Something I learned from my first child, who is now 3 years old, is that you will regain yourself. There is no need to rush it. There is a chunk of time that you and her or him are inseparable. That first month after birth is extremely challenging (even though it’s overflowing with love)— emotions, body pain, fears, worries, giving of oneself entirely to the baby because you must. Then 3 months pass and it’s so much easier, so much more enjoyable. A bit of the self returns, a bit of separation begins. But nursing keeps you close, physically and emotionally (in the best way). Then at 6 months they begin to eat solids, and the separation takes a new leap forward. You also begin to feel much more like your old self again, body getting closer to being back to pre-baby. After a year, you have reached a massive turning point. Something clicks, the baby is now a toddler, beginning to have independence. She probably no longer breast-feeds or is nearly weaned. The self returns with a fervor that is remarkable. It’s worth the wait.

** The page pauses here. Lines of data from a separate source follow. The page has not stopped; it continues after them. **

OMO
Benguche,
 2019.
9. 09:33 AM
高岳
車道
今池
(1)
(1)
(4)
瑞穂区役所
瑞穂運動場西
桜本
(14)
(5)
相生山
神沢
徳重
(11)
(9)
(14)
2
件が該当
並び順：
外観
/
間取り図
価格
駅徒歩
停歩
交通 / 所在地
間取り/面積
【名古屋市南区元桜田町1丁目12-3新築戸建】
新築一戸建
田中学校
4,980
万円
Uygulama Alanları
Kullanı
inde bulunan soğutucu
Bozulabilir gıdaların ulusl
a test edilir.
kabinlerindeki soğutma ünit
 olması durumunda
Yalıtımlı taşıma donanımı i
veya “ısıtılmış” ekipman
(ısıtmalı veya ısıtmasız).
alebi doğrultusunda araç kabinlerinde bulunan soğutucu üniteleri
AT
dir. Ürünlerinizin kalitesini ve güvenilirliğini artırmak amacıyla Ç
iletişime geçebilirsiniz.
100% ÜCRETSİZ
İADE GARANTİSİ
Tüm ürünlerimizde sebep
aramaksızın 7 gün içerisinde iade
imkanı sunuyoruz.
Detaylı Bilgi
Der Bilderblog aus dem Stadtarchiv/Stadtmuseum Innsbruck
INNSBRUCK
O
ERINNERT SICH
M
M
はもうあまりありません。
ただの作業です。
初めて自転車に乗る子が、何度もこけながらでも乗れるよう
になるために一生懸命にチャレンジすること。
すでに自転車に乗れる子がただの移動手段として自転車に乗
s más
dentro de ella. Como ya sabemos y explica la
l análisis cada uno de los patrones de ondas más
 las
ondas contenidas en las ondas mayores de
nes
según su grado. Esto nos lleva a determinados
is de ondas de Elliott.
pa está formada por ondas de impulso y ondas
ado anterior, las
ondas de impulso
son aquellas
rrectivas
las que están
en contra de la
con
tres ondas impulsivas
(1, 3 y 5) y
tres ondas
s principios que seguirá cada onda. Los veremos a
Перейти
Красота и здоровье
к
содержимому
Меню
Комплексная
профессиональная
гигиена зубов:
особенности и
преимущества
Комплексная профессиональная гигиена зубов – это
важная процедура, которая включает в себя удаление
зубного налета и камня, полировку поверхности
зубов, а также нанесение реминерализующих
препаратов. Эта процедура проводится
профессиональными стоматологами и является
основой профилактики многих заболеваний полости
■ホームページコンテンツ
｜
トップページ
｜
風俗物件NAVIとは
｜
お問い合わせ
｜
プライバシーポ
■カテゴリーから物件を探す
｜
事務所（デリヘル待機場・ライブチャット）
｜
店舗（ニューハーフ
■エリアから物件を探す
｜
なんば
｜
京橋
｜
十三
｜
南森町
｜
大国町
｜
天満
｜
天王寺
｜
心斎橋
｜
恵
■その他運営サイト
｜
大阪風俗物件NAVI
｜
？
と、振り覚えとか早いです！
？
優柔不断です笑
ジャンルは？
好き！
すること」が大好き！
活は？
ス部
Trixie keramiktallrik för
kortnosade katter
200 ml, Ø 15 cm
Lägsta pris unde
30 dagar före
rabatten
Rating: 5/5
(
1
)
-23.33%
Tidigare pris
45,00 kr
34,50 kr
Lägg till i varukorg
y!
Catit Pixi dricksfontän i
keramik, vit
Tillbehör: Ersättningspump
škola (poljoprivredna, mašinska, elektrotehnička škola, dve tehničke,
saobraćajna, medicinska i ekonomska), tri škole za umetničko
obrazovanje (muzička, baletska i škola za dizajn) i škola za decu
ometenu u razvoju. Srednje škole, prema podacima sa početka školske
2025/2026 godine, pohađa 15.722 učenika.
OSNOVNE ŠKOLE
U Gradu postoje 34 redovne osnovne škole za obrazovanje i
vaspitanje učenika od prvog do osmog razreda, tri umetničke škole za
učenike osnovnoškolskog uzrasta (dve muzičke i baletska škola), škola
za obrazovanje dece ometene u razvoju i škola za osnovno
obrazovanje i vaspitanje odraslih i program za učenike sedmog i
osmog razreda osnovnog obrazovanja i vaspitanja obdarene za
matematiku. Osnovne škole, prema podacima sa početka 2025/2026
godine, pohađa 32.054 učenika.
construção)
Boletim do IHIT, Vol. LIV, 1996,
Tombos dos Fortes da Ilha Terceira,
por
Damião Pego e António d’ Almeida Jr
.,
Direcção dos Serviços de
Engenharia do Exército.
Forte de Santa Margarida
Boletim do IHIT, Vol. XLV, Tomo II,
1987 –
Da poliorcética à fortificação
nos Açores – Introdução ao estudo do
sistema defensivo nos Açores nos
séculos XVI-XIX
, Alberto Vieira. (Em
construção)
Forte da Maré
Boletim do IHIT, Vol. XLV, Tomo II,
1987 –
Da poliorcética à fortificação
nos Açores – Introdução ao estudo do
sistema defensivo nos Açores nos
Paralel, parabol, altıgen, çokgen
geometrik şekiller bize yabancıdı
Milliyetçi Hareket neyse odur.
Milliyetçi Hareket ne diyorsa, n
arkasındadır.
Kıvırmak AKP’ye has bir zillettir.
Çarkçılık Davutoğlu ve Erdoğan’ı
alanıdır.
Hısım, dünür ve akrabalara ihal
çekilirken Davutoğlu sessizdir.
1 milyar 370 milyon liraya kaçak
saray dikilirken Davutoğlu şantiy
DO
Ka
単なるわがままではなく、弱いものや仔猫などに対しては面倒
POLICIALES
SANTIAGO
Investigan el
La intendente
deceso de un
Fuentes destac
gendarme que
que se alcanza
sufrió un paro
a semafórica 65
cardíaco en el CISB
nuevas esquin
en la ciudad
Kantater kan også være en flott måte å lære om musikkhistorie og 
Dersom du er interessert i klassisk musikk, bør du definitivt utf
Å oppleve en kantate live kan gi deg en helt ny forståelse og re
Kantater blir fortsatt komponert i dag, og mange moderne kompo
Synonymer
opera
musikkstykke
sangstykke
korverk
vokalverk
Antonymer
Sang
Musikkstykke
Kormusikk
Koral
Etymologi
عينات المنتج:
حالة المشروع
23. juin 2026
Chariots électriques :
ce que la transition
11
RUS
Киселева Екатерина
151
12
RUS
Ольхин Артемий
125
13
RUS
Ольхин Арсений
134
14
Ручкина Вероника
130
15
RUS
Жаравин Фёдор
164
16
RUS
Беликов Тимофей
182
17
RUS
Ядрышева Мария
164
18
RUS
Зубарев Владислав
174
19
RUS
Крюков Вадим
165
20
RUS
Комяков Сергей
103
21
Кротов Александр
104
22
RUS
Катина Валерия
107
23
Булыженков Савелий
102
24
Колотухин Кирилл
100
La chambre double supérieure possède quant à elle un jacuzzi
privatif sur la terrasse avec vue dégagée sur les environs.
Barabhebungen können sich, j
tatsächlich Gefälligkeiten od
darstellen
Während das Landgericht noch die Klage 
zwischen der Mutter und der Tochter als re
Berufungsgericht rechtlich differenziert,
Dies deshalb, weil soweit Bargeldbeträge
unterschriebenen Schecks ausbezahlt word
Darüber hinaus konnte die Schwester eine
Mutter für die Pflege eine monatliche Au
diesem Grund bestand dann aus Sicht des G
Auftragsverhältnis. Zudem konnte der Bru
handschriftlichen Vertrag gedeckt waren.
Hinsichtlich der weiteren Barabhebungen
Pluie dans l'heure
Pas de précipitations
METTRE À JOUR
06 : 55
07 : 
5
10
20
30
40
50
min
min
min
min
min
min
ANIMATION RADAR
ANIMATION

September is here. My littlest one just turned 3 months old. My time will come around again. For now I will enjoy her tinyness, her precious and delicate, quickly-passing infancy. In a blink I will have no more excuses for myself to get to work on that long list of desires. And oh how I will then miss the exquisite, messy beauty of my life–our life– as it is right this moment.
Xx, Tara T.
PS. I had this thought when I finished writing this. I thought, “this is stupid, utterly self-centered, and pointless, and will probably make me look more self-absorbed than I actually am. I hope no one in my family reads this. I need to scrap it. Start over. I need to focus more on my children, I need to keep editing……” I know I will never be able to please everyone with my writing. Perhaps I’ll please no one but myself. But that has to be enough.
My motto of the month will be this: WRITE FOR YOURSELF, and dude, just chill.
🎵 Listening to right now: “The Awakening of a Woman” by The Cinematic Orchestra
Photo at top: Taken by my husband– Me and my oldest daughter in Bulgaria, when she was just a wee thing.